It is indeed my pleasure to welcome you here at Sant Anton this evening on the occasion of the launching of a book on ocean governance.
Put in simpler language, this is a book about management of the seas and the oceans. More specifically it contains a number of contributions from eminent scholars, both Maltese and foreign, dealing with the legal implications of the various aspects of maritime related activities, as well as of the rights and privileges enjoyed by states, as emerging from the Law of the Sea.
Basically, this is a reference book which portrays the legal aspect of jurisdiction, sovereignty, as well as pollution and dumping, effects of climate change, the opportunities of the so called “blue economy”, sustainability of fish stocks, carriage of goods, underwater cultural heritage, as well as terrorism and trafficking of illegal goods and humans, and armed robbery and piracy.
The range of the subjects discussed is wide.
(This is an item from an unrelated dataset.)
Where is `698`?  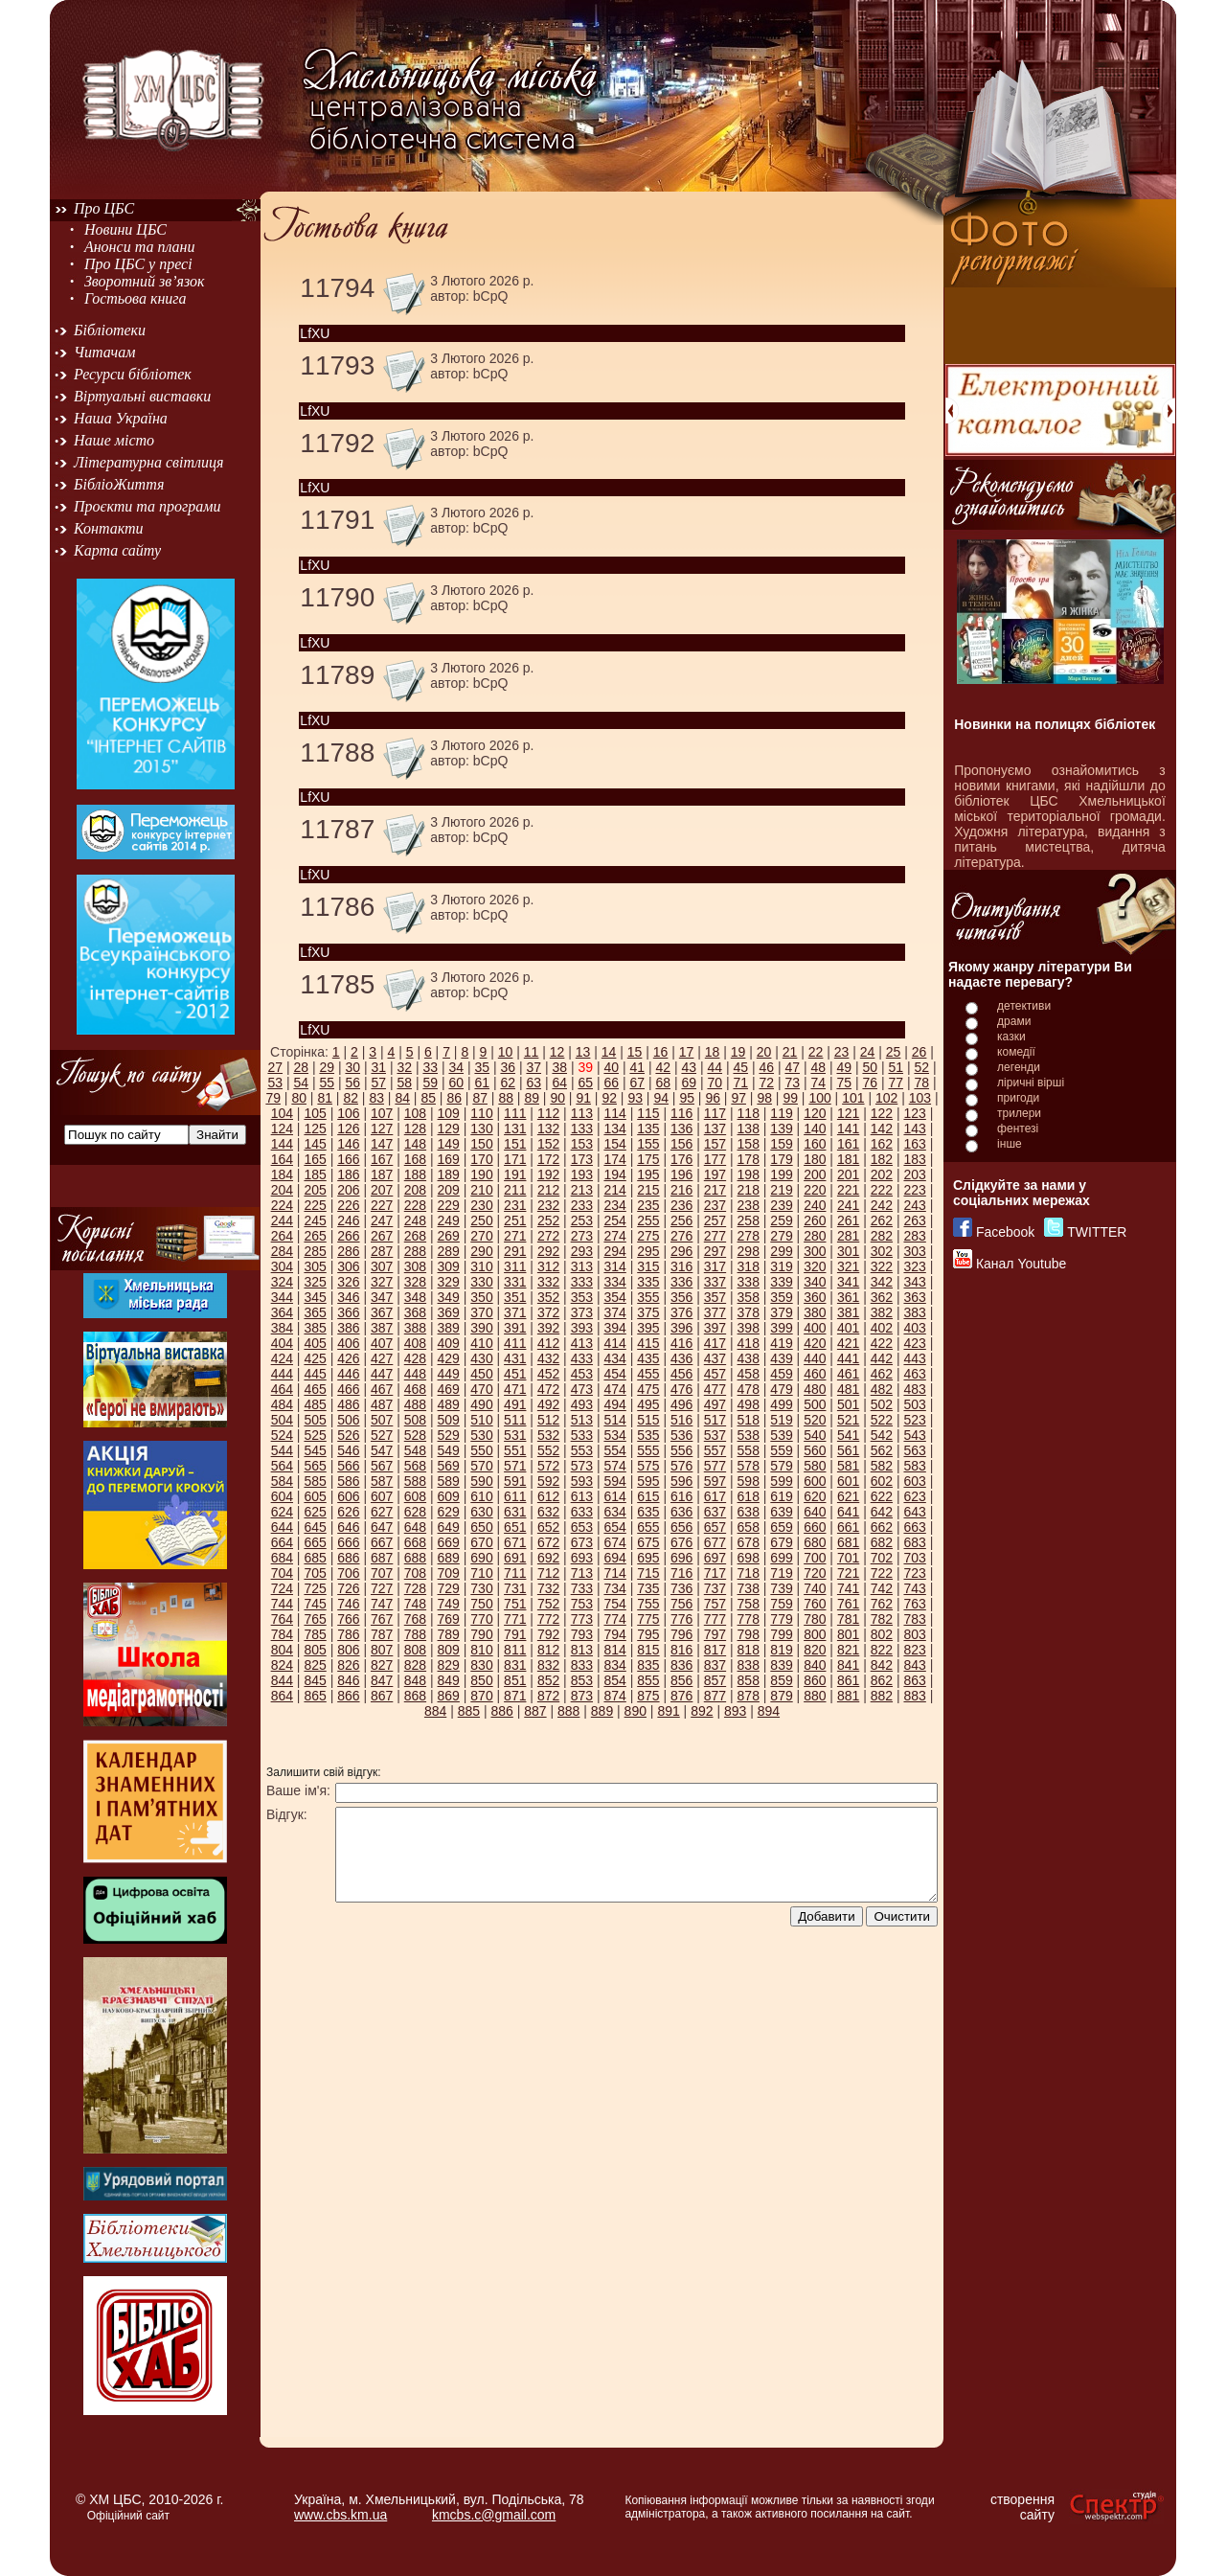 698 is located at coordinates (749, 1557).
I am sure that given the fast rate at which this aspect of international legislation is developing, and with the accumulation of more and more test cases, this volume could eventually grow into a whole library.
I am not legal, and I am no expert in maritime affairs. Speaking to you, experts in the matter, humbles me.
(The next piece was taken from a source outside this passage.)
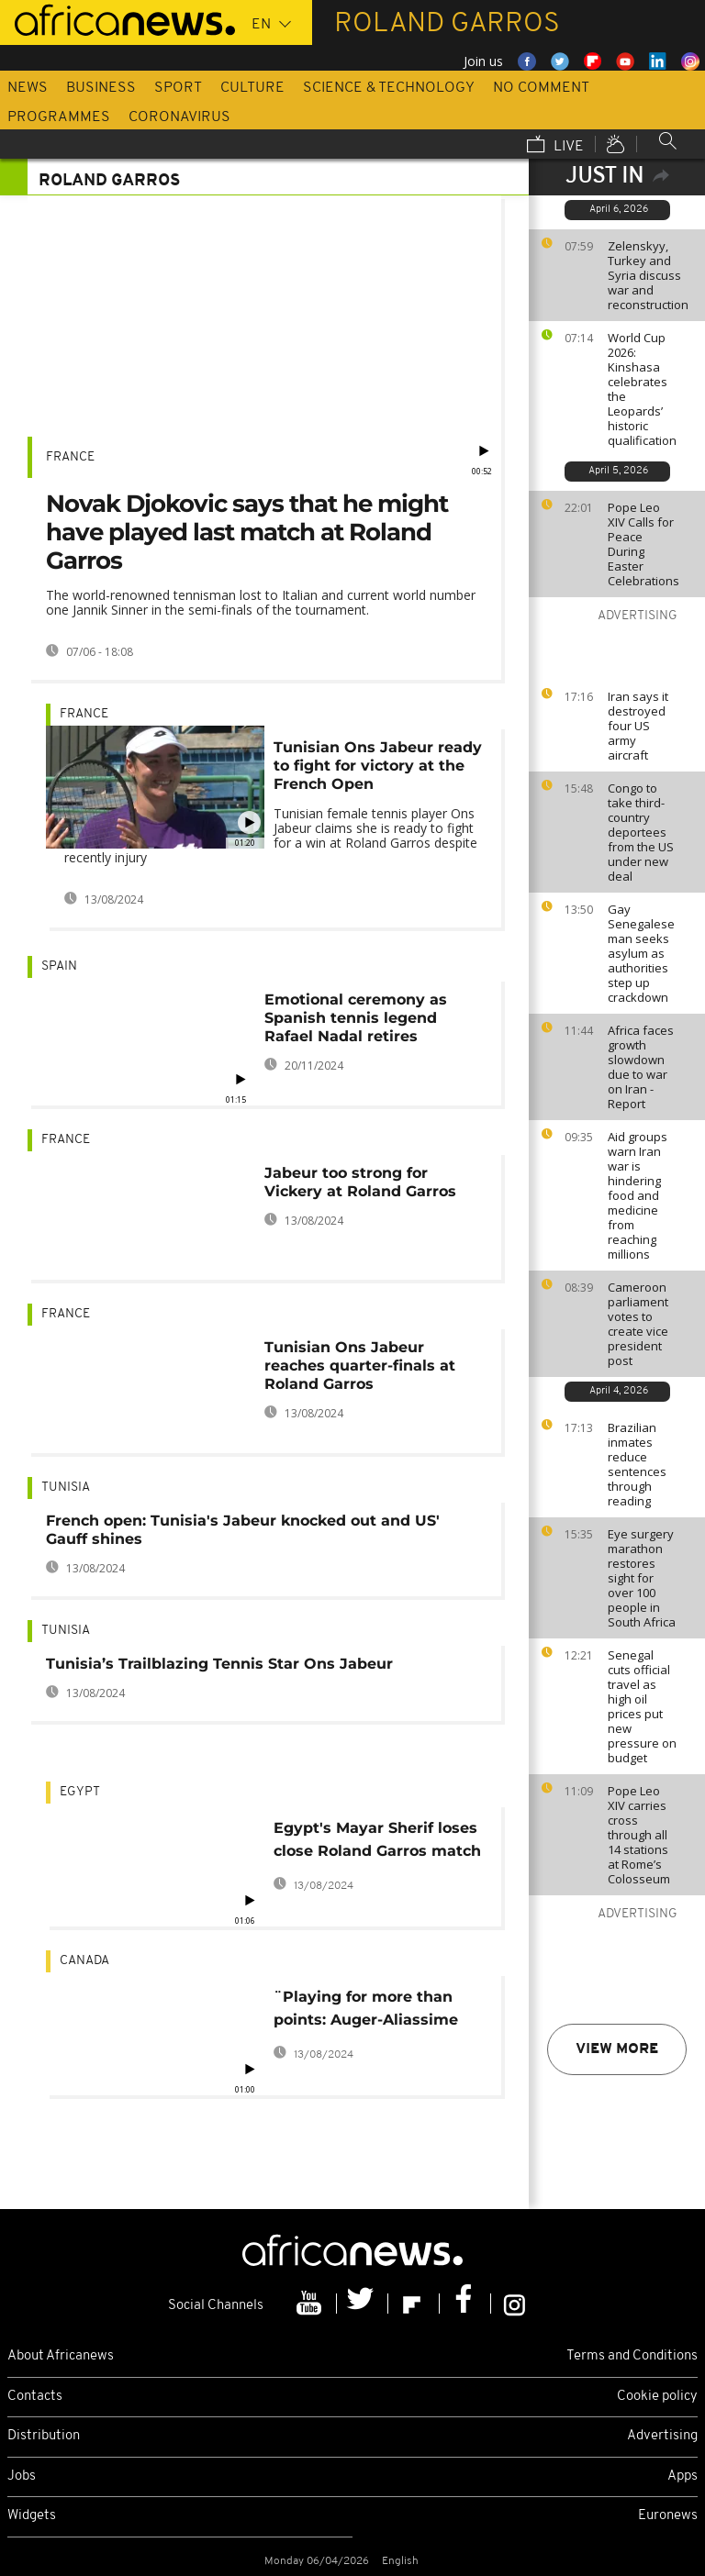  Describe the element at coordinates (642, 1706) in the screenshot. I see `Senegal cuts official travel as high oil prices put new pressure on budget` at that location. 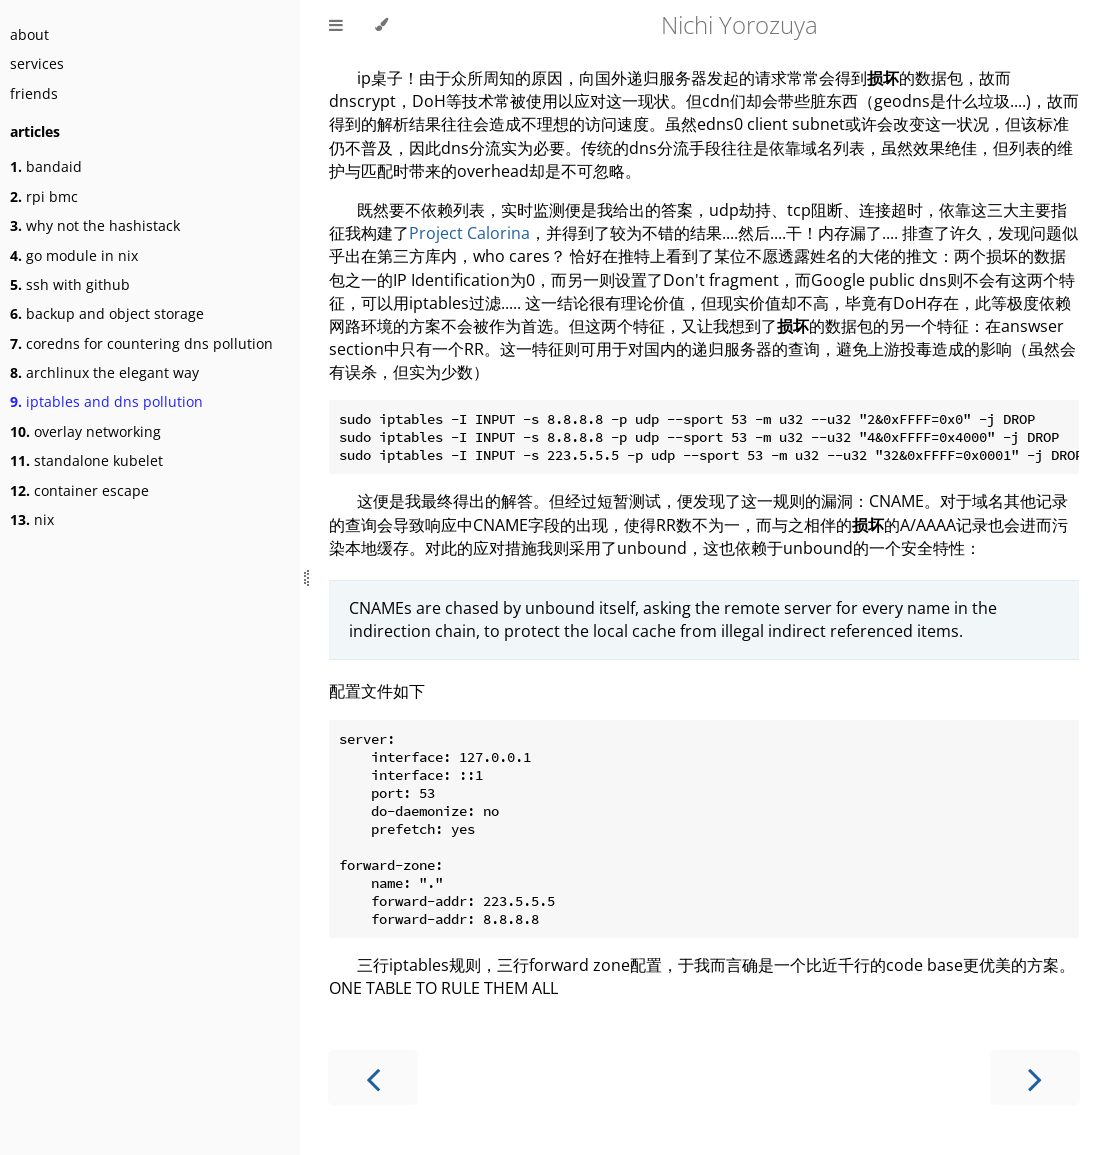 The image size is (1100, 1155). Describe the element at coordinates (29, 34) in the screenshot. I see `about` at that location.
However, coming from an Island state like Malta, we all grow up with the realization that we are constantly in the vicinity of the sea that surrounds us and that has shaped our history over the centuries.
The concept of an island itself, implies the presence of the sea.
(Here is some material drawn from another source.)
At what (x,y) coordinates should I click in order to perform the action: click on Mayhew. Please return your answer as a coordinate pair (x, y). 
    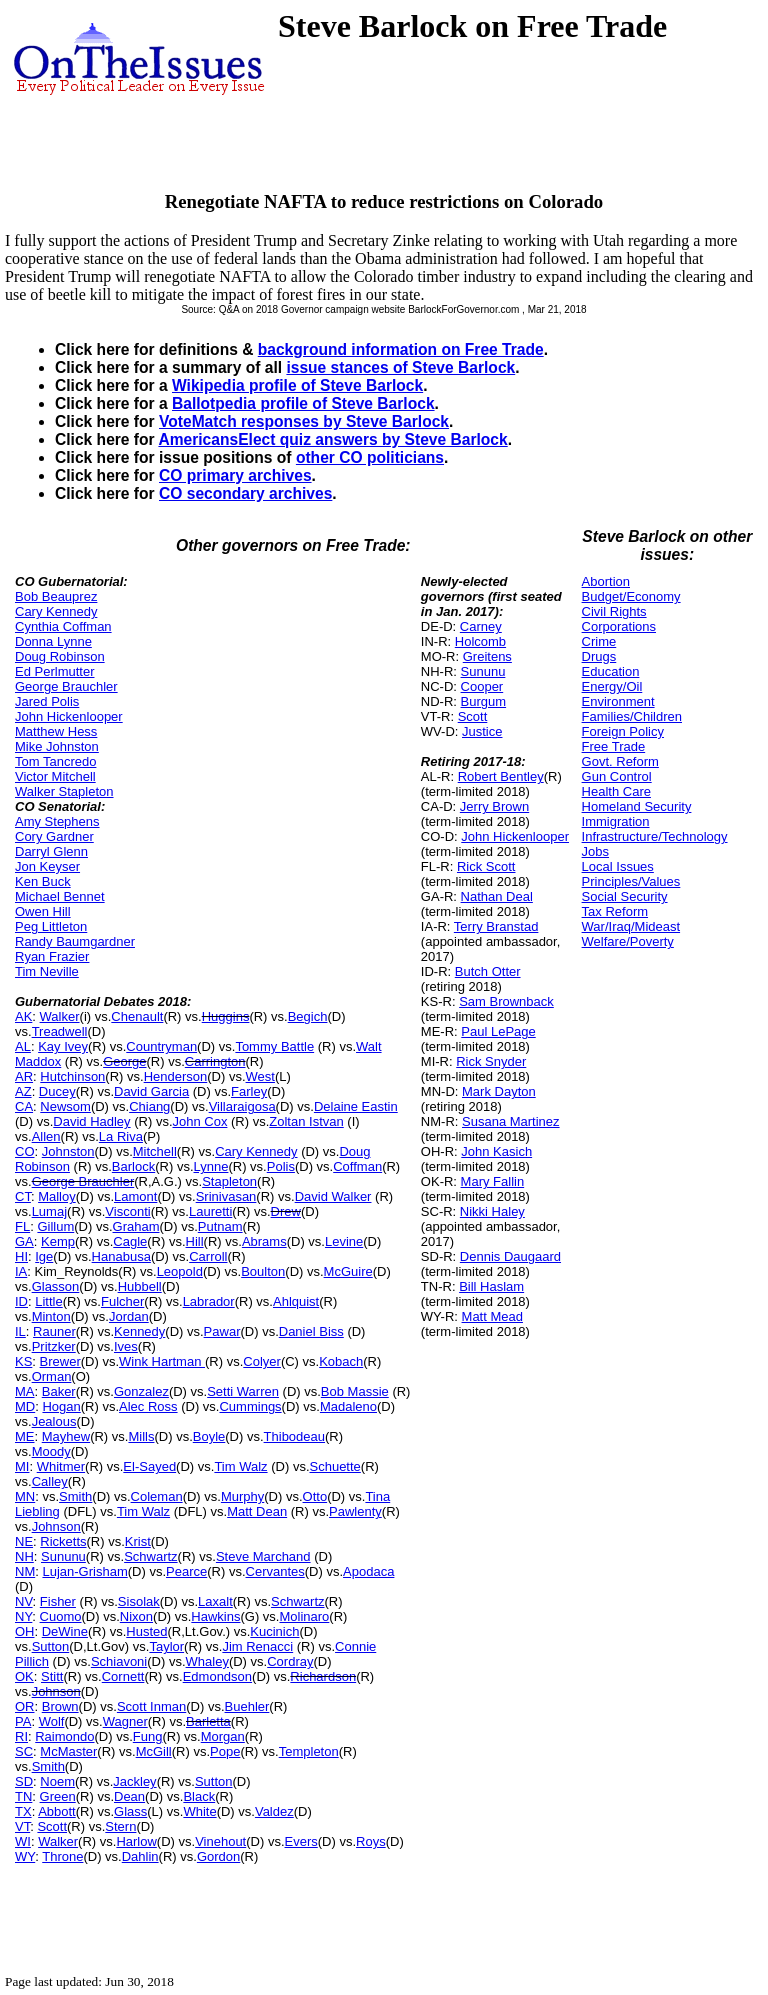     Looking at the image, I should click on (66, 1436).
Malta is basically land and sea.
This was the reason why over time, we attracted sea faring naval powers that saw in Malta the asset of being in the center of the sea.
It was also the reason why the sea has featured so prominently over the years in our figurative arts and literature.
It was undoubtedly this same feeling of belonging to the maritime world that must have made us develop our country’s launching and promotion of the Law of the Sea. The names of Ambassador Arvid Pardo, and Professor Elizabeth Mann Borgese are shining lights in the firmament of maritime history.
The idea behind the Law of the Sea was essentially to bring about order and legality, instead of the free for all attitude that reigned before. Admittedly there were countries that, for their own particular interests, decided not to adopt the convention.
The vision was for this legislation to be an instrument for peace, as well as tool for environmental justice of developing and least developed countries.
The International Oceans Institute, based in Malta further promotes training, policy development, and anything having to do with oceans and ocean communities of island and developing states.
The “Pacem in Maribus” conferences, organized by the International Oceans Institute, as the name implies are intended to achieve peace on our ocean.
Maltese participation at UN level also contributed in no small way to see Elizabeth Mann Borgese original proposal intending to keep the ocean issues at the forefront of UN deliberations, mature into what we now refer to as the UN open ended Informal Consultative Process on Oceans and the Law of the Sea.
Closer to date, we are at the present time also seeing Malta as an elected Member of the UN Security Council, giving priority to the subject of climate change and the oceans, with emphasis on the consequences of potential rise in sea levels following the thawing of the polar ice caps.
I must also make reference to the prestigious Institute of Maritime Law at the University of Malta, founded and also led for many years by Prof David Attard, an institute which has produced countless scholars from around the world and which in collaboration with the Nippon Foundation, enjoys the full respect and patronage of the International Maritime Organization.
I must have deviated somehow from the subject of the book itself. However, I think this background will help put the subjects, and the material in the book on Ocean Governance in their proper perspective.
When the Law of the Sea was launched there was agreement that there were areas of seas and oceans that were “beyond jurisdiction”.
Today’s reality is different. Within 100 years of inventing plastics, we have managed to pollute all the world’s oceans. With the onset of climate change, and rising global temperature we realized that we could even effect the oceans’ currents. We needed the oceans floors to lay cables for communication and energy transfers, and the vast expanses of ocean surface to locate GPS stabilized oilrigs, or wind farms or solar panels, not to mention harnessing wave motion to produce energy.
All these activities have to be somehow regulated.
The concepts of sustainability of fishing resources, pollution, respect for biodiversity, the Blue Economy, and other considerations, all have to be factored in today’s holistic view of ocean management and governance.
The centuries old laws governing shipping, transport, piracy, and illegal trafficking have long been subjected to maritime laws.
This reference book on ocean governance is intended to put all this into perspective.
More than that it is also intended to show beyond any shadow of doubt that no part of our ocean should be written off as “beyond national jurisdiction”.
The seas and oceans are one living organism covering more than 70% of the earth’s surface, which seen from outer space have earned our planet the moniker of “the blue planet”.
That vast expanse cannot go unregulated.
We have to learn how to deal with it to reap the benefits of good ocean governance. This will be in the best interests of sustainability, security, and conservation of our planet which we hope to pass on to future generations.
Congratulations to all contributors to this reference book, and to the Editors Prof Simone Borg, Prof Patricia Vella de Fremeaux and Dr Felicity Attard.